Closed Set in Metric Space is G-Delta
Theorem
Let $\struct {X, d}$ be a metric space, and let $F \subset X$ be a closed set.
Then $F$ is a $G_\delta$ set of X.
Proof
Let $n \in \N$.
Let $\ds F_{\frac 1 n} = \bigcup \limits_{x \mathop \in F} \map B {x, \dfrac 1 n}$, where $\map B {x, \dfrac 1 n}$ is the open ball around $x$ with radius $\dfrac 1 n$.
$F_{\frac 1 n}$ is an open set by definition of open ball.

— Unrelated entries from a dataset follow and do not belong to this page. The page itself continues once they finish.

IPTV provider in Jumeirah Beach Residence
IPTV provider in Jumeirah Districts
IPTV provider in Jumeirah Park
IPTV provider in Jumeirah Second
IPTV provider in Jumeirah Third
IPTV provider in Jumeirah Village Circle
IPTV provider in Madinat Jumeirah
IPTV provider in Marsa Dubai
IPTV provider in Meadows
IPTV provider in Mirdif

Also, $F_{\frac 1 n}$ contains $F$ as it is the union of open balls around every element of $F$.
$\ds F \subseteq \bigcap \limits_{n \mathop = 1}^{\infty} F_{\frac 1 n}$ because $F \subseteq F_{\frac 1 n}$ for each $n \in \N$.
Note that:
- $\ds \lim_{n \mathop \to \infty} \map B {x, \dfrac 1 n} = \set x$
so the above statement holds even in the limit.
Let $\ds y \in \bigcap \limits_{n \mathop = 1}^\infty F_{\frac 1 n}$.
Let $\epsilon > 0$ be given.
There exists $n \in \N$ such that $\dfrac 1 n < \epsilon$.
As $y \in \bigcap \limits_{n \mathop = 1}^\infty F_{\frac 1 n}$, there exists $x \in F$ such that $y \in \map B {x, \dfrac 1 n}$.
Therefore:
- $\map d {x, y} < \dfrac 1 n < \epsilon$
which shows that $y$ is a Limit Point of $F$.
Since $F$ is closed, then $y \in F$.
Therefore:
- $\ds F \supseteq \bigcap \limits_{n \mathop = 1}^\infty F_{\frac 1 n}$
We conclude that $\ds F = \bigcap \limits_{n \mathop = 1}^\infty F_{\frac 1 n}$, a countable intersection of open sets.
Therefore $F$ is a $G_\delta$ set by definition.
$\blacksquare$